Across the streets of the UK, different drugs are being sold to those struggling with various types of addiction. One of the most devastating drugs is heroin, and the resulting heroin addiction destroys lives. This drug continues to be a plague in the lives of so many individuals, and dealers are making a small fortune selling this drug to those who desperately need it.
However, undercover police officer Neil Woods, who spent fourteen years infiltrating various drug gangs, says that prescribing the drug to addicts is definitely something worth considering. An experiment by the US Government, where addicts were prescribed heroin, actually does work in terms of reducing harm and crime, says Mr Woods. Unfortunately, the experiment was shut down.
After spending years mixed up with drug users and dealers, Woods turned his back on police work to become a campaigner for drugs law reform. He said that Dr John Marks’ experiment into the prescription of heroin for users was ‘the most significant study’ into heroin addictions.
Dr Marks found a legal loophole that allowed him to prescribe heroin to addicts in Widnes in the eighties and nineties. Woods said that the results were ‘astonishing’. He said results included a reduction in certain crimes such as burglary by ninety-three per cent, thieves being able to hold down jobs, and prostitutes leaving the sex trade.

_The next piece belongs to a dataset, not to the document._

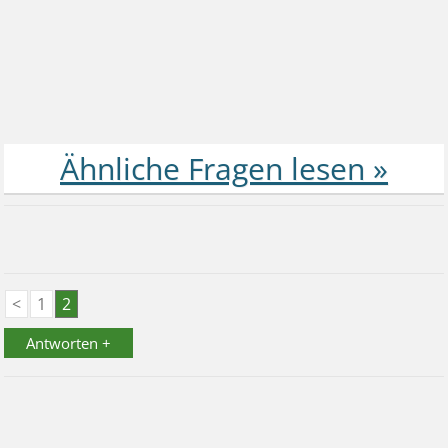
<
1
2
Antworten +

The underground market for heroin dramatically decreased, which led to dealers leaving the area. With the dealers gone, there was no one to push drugs, and this resulted in a reduction in the number of individuals developing heroin addiction as well as problems with other drugs, according to Woods.

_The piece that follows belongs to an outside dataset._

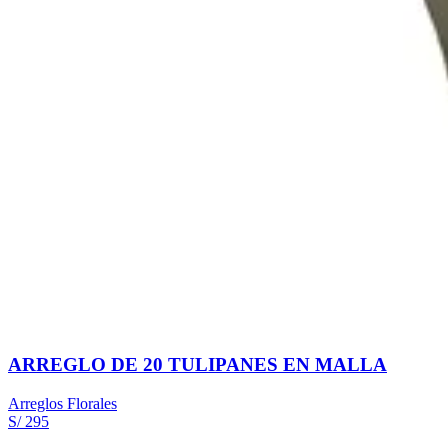
ARREGLO DE 20 TULIPANES EN MALLA
Arreglos Florales
S/ 295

He revealed that the programme, which had begun in 1982, was scrapped in 1995 when the White House put pressure on the then UK government to shut it down. He said, “Dr Marks was ‘vilified’ before having to emigrate to New Zealand.”
Woods does not believe that current drugs policies work, and he said that governments are clinging on to the idea that the best policy for battling drug issues is prohibition. He stated that they refuse to consider evidence and results that show these policies should be ‘quashed’.

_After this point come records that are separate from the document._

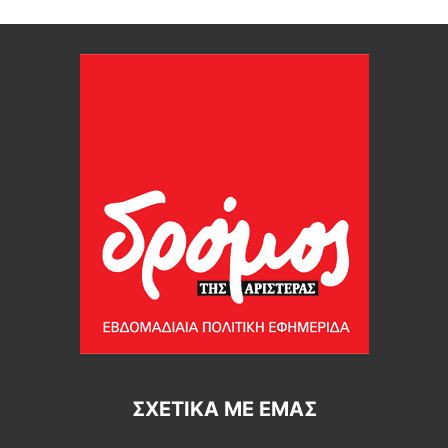
ΣΧΕΤΙΚΆ ΜΕ ΕΜΆΣ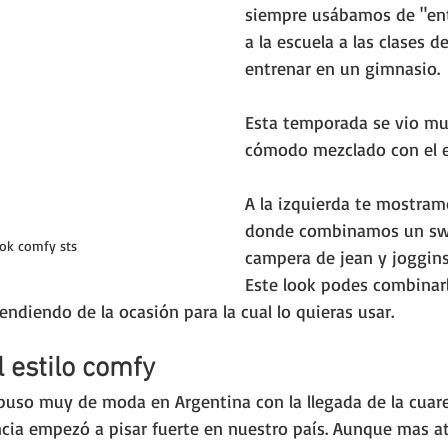
siempre usábamos de "entr
a la escuela a las clases 
entrenar en un gimnasio.
Esta temporada se vio muc
cómodo mezclado con el e
A la izquierda te mostram
donde combinamos un 
sw
ok comfy sts
campera de jean y joggins 
Este look podes combinarl
endiendo de la ocasión para la cual lo quieras usar.
l estilo comfy
 puso muy de moda en Argentina con la llegada de la cuaren
cia empezó a pisar fuerte en nuestro país. Aunque mas at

Woods pointed to the heroin prescription programme in Switzerland, which was based on the study by Dr Marks, and how this has had an eighty per cent success rate in terms of getting heroin addicts weaned off the drug.
He believes that ‘all drugs are more harmful and problematic’ because of the way the criminal market works. In his book Good Cop, Bad War, he points out that criminalising drugs only leads to higher levels of brutality, and says that police tactics cause gangs to adapt, therefore allowing them to monopolise markets across smaller towns from the cities where they are based.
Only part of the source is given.